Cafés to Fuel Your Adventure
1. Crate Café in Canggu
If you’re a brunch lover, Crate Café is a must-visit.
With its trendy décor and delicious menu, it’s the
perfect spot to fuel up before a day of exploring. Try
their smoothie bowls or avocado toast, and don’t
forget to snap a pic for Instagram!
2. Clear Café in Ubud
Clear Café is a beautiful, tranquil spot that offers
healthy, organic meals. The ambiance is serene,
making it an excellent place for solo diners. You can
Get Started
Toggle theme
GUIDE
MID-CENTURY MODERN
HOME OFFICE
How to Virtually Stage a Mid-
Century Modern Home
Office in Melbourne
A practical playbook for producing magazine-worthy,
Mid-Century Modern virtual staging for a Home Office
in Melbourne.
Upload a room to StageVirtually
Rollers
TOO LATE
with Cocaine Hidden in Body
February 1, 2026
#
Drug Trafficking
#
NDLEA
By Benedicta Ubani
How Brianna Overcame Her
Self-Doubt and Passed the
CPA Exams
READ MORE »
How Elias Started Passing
--
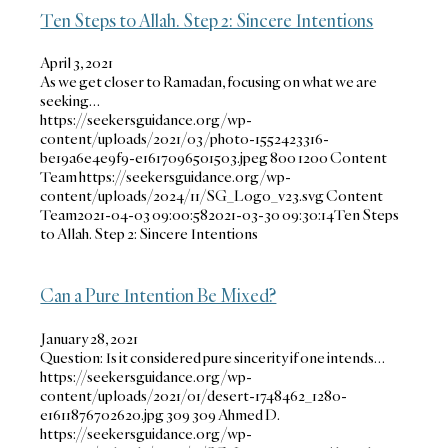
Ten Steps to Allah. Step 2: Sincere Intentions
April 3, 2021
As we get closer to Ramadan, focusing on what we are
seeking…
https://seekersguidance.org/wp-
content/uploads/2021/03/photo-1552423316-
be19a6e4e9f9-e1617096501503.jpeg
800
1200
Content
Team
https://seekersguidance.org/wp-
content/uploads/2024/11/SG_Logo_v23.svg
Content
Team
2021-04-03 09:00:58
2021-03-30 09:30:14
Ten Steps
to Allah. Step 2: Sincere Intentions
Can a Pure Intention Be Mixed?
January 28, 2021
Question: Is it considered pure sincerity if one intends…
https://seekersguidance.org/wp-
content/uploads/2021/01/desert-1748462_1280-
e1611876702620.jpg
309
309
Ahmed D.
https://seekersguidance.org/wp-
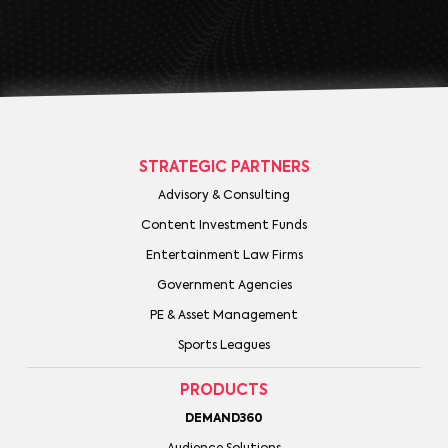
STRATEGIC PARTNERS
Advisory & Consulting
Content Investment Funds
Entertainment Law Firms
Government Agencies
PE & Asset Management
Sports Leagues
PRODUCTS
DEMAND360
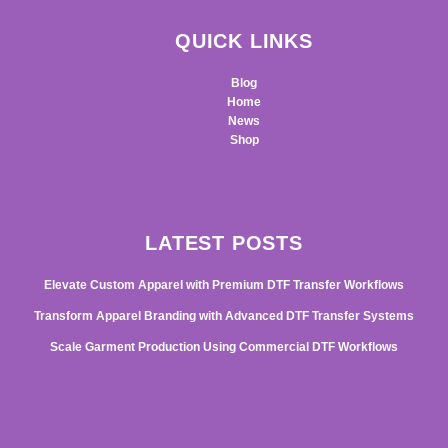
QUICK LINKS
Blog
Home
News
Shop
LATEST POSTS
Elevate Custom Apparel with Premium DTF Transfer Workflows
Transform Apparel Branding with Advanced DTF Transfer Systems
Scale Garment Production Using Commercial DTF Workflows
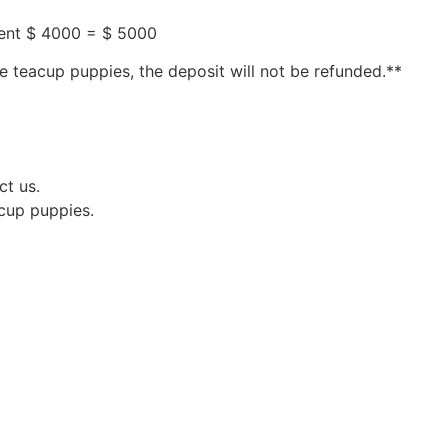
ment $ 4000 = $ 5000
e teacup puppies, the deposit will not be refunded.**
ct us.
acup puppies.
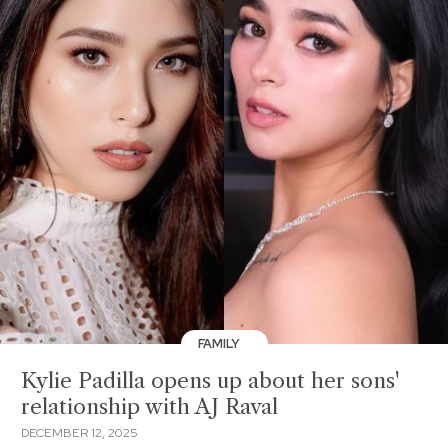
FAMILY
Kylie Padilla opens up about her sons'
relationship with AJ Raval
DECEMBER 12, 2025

Task to complete> Start with the line above that contains "How Brianna Overcame Her" and end with the line that contains "How Elias Started Passing". Write out those lines exactly, and only those.

Output>
How Brianna Overcame Her
Self-Doubt and Passed the
CPA Exams
READ MORE »
How Elias Started Passing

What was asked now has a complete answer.